それをきっかけに地元のテレビ局が当院に「食物負荷試験」の取材まで来て頂き、県内に放映されました。アレルギーという学問は専門化しており、小児科医ではなく、専門医でないと対応が困難な状況になっています。「アレルギーは3分診療ではダメで、専門医に任せた方がいい」という私の主張も流されました。
7月の恩師を招いた研修会も無事終わり、8月の養護教諭への研修会、10月の「すこやか健康フェア」もその他の講演会も終了しました。自分でもそれなりに頑張った1年だったと感じています。協力者も増えましたし、この努力を続けていけば、新潟の食物アレルギーのレベルは少しずつ上がっていくのではないかと感じています。
ただ、別の課題も見つかりました。11月の地元の園への勉強会はアレルギーではなく、子どもの感染症について話して欲しいということでした。園の子供たちはいろんな医療機関にかかっている訳ですが、医師によって診断や登園許可の指示がまるで異なるのだそうです。
今の医療は、医学的な根拠がなければ信用できないものになってしまうと言われています。いつも言っているように、食物アレルギーはアレルギー検査で食べる食べられないの判断が多くの医師によりなされていますが、これ自体が大して根拠のないことです。未だにこの方針を改めようとしない医師も大勢います。それを何とかしたいと思って、日々頑張っている訳ですが、感染症にも医師間のレベルの差が大きいことには気付いていませんでした。実際に園では医師により対応が異なるため、どうしていいか分からない状態になっているのだそうです。
当院ではウィルス感染と分かれば、抗生剤はほとんど使っていません。

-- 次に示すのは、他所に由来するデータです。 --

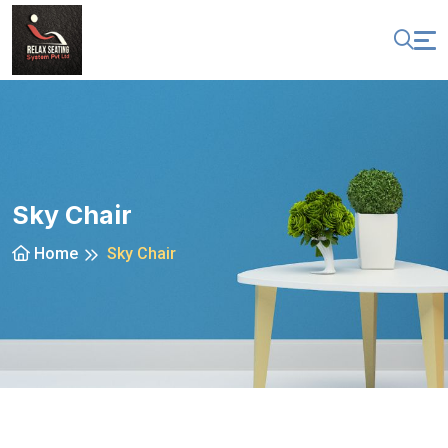
Sky Chair
Home
Sky Chair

感染症はウィルス感染と細菌感染は分けて考えるべきなのに、熱が続き、ウィルス感染でも抗生剤の点滴が繰り返し行われている現状を変える必要があると思っています。根底には、医師の言うことに間違いはないという考えがあるのでしょうが、私は決してそうだと思っていません。

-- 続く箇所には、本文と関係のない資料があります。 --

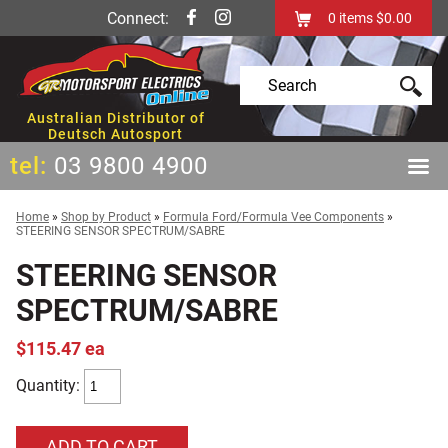
Connect:
0
items
$0.00
Australian Distributor of
Deutsch Autosport
tel:
03 9800 4900
Home
»
Shop by Product
»
Formula Ford/Formula Vee Components
»
STEERING SENSOR SPECTRUM/SABRE
STEERING SENSOR
SPECTRUM/SABRE
$115.47 ea
Quantity:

2010年は、食物アレルギーの啓発に関しては手がかりをつかみました。来年にはプレではなく、アレルギー大学が新潟市で開催される予定になっています。10月の「すこやか健康フェア」も福岡の恩師に来て頂き、一度やりたかった新潟市での開催を考えています。今年は若干力が入り過ぎていたかなという反省も踏まえ、少し力を抜いて啓発を進めていけばいいのだろうと思っています。

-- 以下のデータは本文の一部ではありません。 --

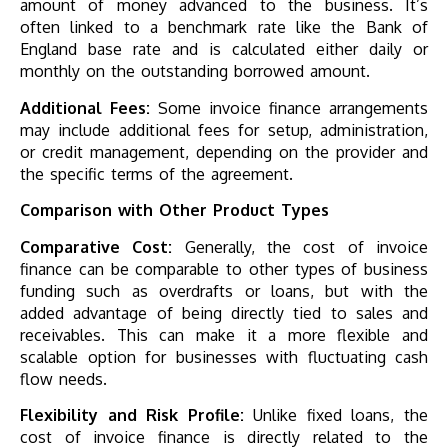
amount of money advanced to the business. It’s
often linked to a benchmark rate like the Bank of
England base rate and is calculated either daily or
monthly on the outstanding borrowed amount.
Additional Fees:
Some invoice finance arrangements
may include additional fees for setup, administration,
or credit management, depending on the provider and
the specific terms of the agreement.
Comparison with Other Product Types
Comparative Cost:
Generally, the cost of invoice
finance can be comparable to other types of business
funding such as overdrafts or loans, but with the
added advantage of being directly tied to sales and
receivables. This can make it a more flexible and
scalable option for businesses with fluctuating cash
flow needs.
Flexibility and Risk Profile:
Unlike fixed loans, the
cost of invoice finance is directly related to the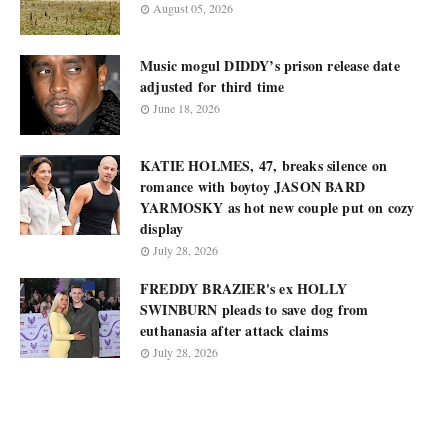
August 05, 2026
Music mogul DIDDY’s prison release date
adjusted for third time
June 18, 2026
KATIE HOLMES, 47, breaks silence on
romance with boytoy JASON BARD
YARMOSKY as hot new couple put on cozy
display
July 28, 2026
FREDDY BRAZIER's ex HOLLY
SWINBURN pleads to save dog from
euthanasia after attack claims
July 28, 2026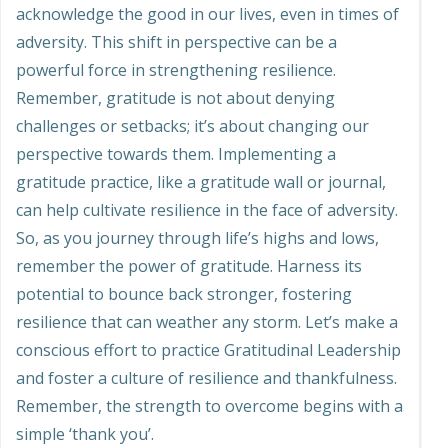
acknowledge the good in our lives, even in times of
adversity. This shift in perspective can be a
powerful force in strengthening resilience.
Remember, gratitude is not about denying
challenges or setbacks; it
’
s about changing our
perspective towards them. Implementing a
gratitude practice, like a gratitude wall or journal,
can help cultivate resilience in the face of adversity.
So, as you journey through life’s highs and lows,
remember the power of gratitude. Harness its
potential to bounce back stronger, fostering
resilience that can weather any storm. Let
’
s make a
conscious effort to practice Gratitudinal Leadership
and foster a culture of resilience and thankfulness.
Remember, the strength to overcome begins with a
simple ‘thank you’.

子どもの医療はアレルギーも大事ですが、メインは感染症です。この感染症の対応もまちまちで、場合によっては根拠のないことが繰り返されています。あまり必要でないであろう点滴をされて痛い思いをしたり、登園してもいいのに長く登園を禁じられたりと子ども達が気の毒です。これも改善する努力をしなければ、地元の子ども達を守ることはできないと考えています。
それなりに頑張り、一方で大きな課題の見つかった2010年だったと思います。しかし、頑張れば誰かが見てくれているはずだし、協力者も出てくることが分かりましたので、感染症の方が大きな課題ですが、大きなだけやり甲斐があると感じることもできます。慌てず腐らず、という姿勢で確実に前には進んでいきたいと考えています。